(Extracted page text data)
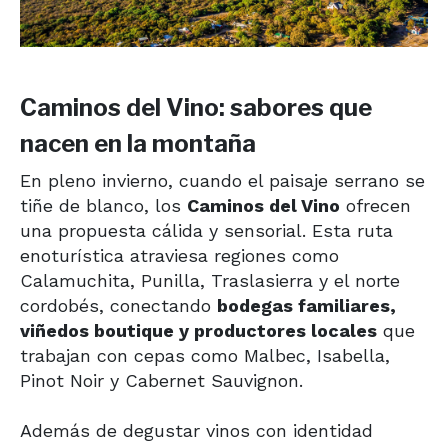
Caminos del Vino: sabores que
nacen en la montaña
En pleno invierno, cuando el paisaje serrano se
tiñe de blanco, los
Caminos del Vino
ofrecen
una propuesta cálida y sensorial. Esta ruta
enoturística atraviesa regiones como
Calamuchita, Punilla, Traslasierra y el norte
cordobés, conectando
bodegas familiares,
viñedos boutique y productores locales
que
trabajan con cepas como Malbec, Isabella,
Pinot Noir y Cabernet Sauvignon.
Además de degustar vinos con identidad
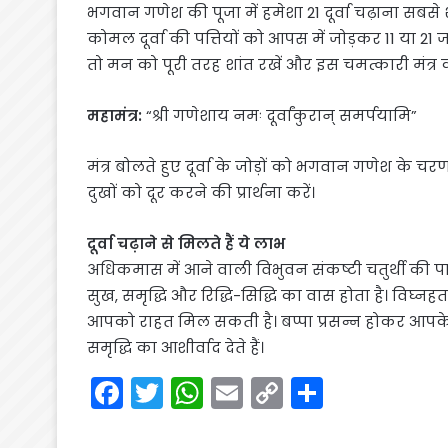
भगवान गणेश की पूजा में हमेशा 21 दूर्वा चढ़ाना सबस
कोमल दूर्वा की पत्तियों को आपस में जोड़कर 11 या 21 जो
तो मन को पूरी तरह शांत रखें और इस चमत्कारी मंत्र 
महामंत्र:
“श्री गणेशाय नमः दूर्वांकुरान् समर्पयामि”
मंत्र बोलते हुए दूर्वा के जोड़ों को भगवान गणेश के चर
दुखों को दूर करने की प्रार्थना करें।
दूर्वा चढ़ाने से मिलते हैं ये लाभ
अधिकमास में आने वाली विभुवन संकष्टी चतुर्थी की पाव
सुख, समृद्धि और रिद्धि-सिद्धि का वास होता है। विघ्नहर
आपको राहत मिल सकती है। बप्पा प्रसन्न होकर आपके घ
समृद्धि का आशीर्वाद देते हैं।
F
T
W
E
C
S
a
w
h
m
o
h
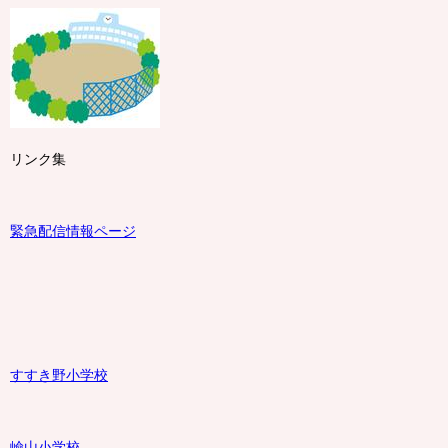
リンク集
緊急配信情報ページ
すすき野小学校
嶮山
小学校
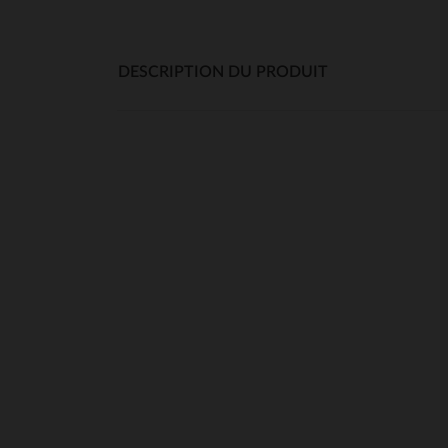
DESCRIPTION DU PRODUIT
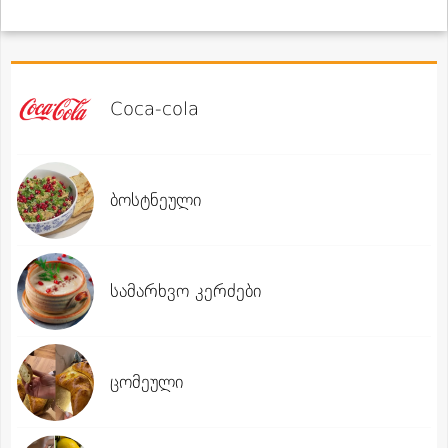
Coca-cola
ბოსტნეული
სამარხვო კერძები
ცომეული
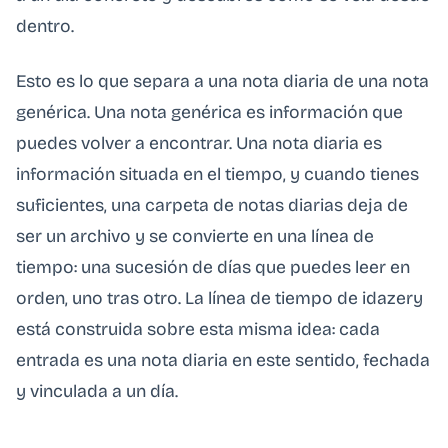
dentro.
Esto es lo que separa a una nota diaria de una nota
genérica. Una nota genérica es información que
puedes volver a encontrar. Una nota diaria es
información situada en el tiempo, y cuando tienes
suficientes, una carpeta de notas diarias deja de
ser un archivo y se convierte en una línea de
tiempo: una sucesión de días que puedes leer en
orden, uno tras otro. La línea de tiempo de idazery
está construida sobre esta misma idea: cada
entrada es una nota diaria en este sentido, fechada
y vinculada a un día.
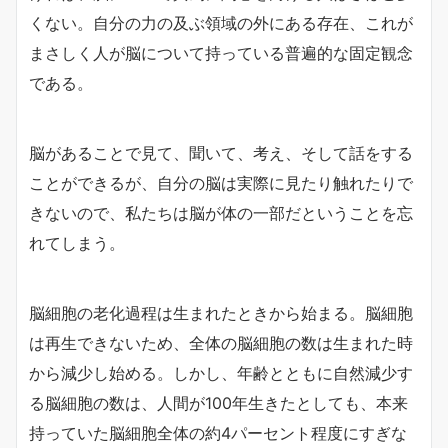
くない。自分の力の及ぶ領域の外にある存在、これが
まさしく人が脳について持っている普遍的な固定観念
である。
脳があることで見て、聞いて、考え、そして話をする
ことができるが、自分の脳は実際に見たり触れたりで
きないので、私たちは脳が体の一部だということを忘
れてしまう。
脳細胞の老化過程は生まれたときから始まる。脳細胞
は再生できないため、全体の脳細胞の数は生まれた時
から減少し始める。しかし、年齢とともに自然減少す
る脳細胞の数は、人間が
100
年生きたとしても、本来
持っていた脳細胞全体の約
4
パーセント程度にすぎな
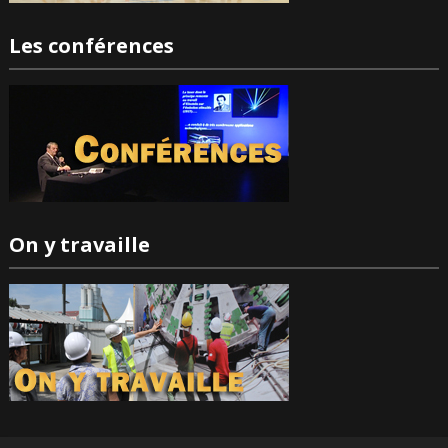
Les conférences
On y travaille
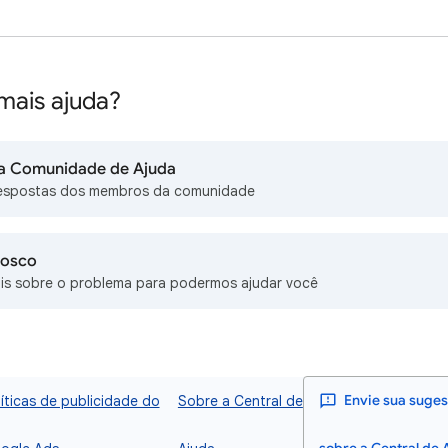
mais ajuda?
na Comunidade de Ajuda
espostas dos membros da comunidade
nosco
is sobre o problema para podermos ajudar você
líticas de publicidade do
Sobre a Central de
Envie sua suge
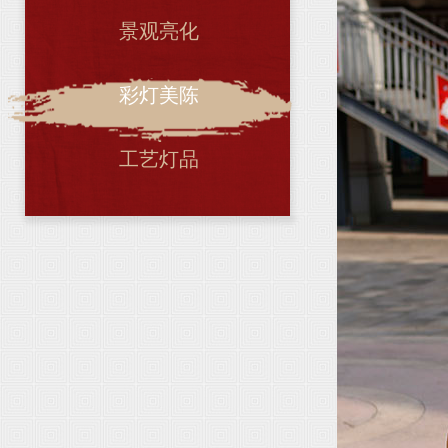
景观亮化
彩灯美陈
工艺灯品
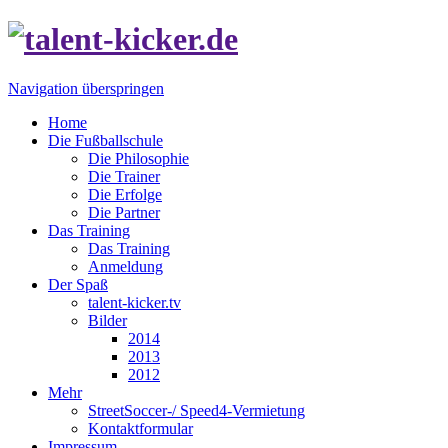
Navigation überspringen
Home
Die Fußballschule
Die Philosophie
Die Trainer
Die Erfolge
Die Partner
Das Training
Das Training
Anmeldung
Der Spaß
talent-kicker.tv
Bilder
2014
2013
2012
Mehr
StreetSoccer-/ Speed4-Vermietung
Kontaktformular
Impressum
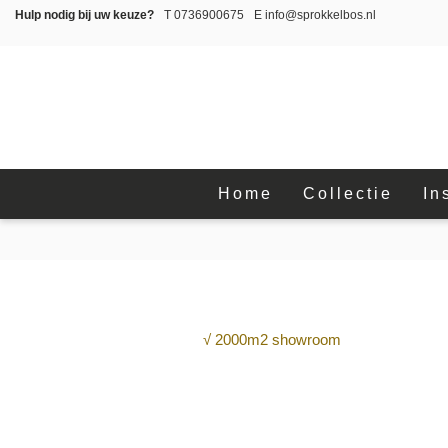
Hulp nodig bij uw keuze?
T
0736900675
E
info@sprokkelbos.nl
Home
Collectie
In
√ 2000m2 showroom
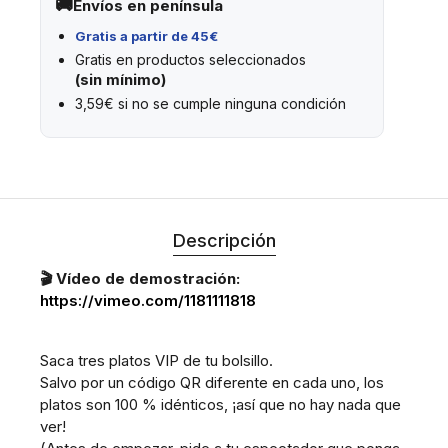
Envíos en península
Gratis a partir de 45€
Gratis en productos seleccionados
(sin mínimo)
3,59€ si no se cumple ninguna condición
Descripción
🎬 Vídeo de demostración:
https://vimeo.com/1181111818
Saca tres platos VIP de tu bolsillo.
Salvo por un código QR diferente en cada uno, los
platos son 100 % idénticos, ¡así que no hay nada que
ver!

• _Problem requirements_
Find every line in the records above that contains the word "platos", and copy each one.

• _Written answer_
Saca tres platos VIP de tu bolsillo.
platos son 100 % idénticos, ¡así que no hay nada que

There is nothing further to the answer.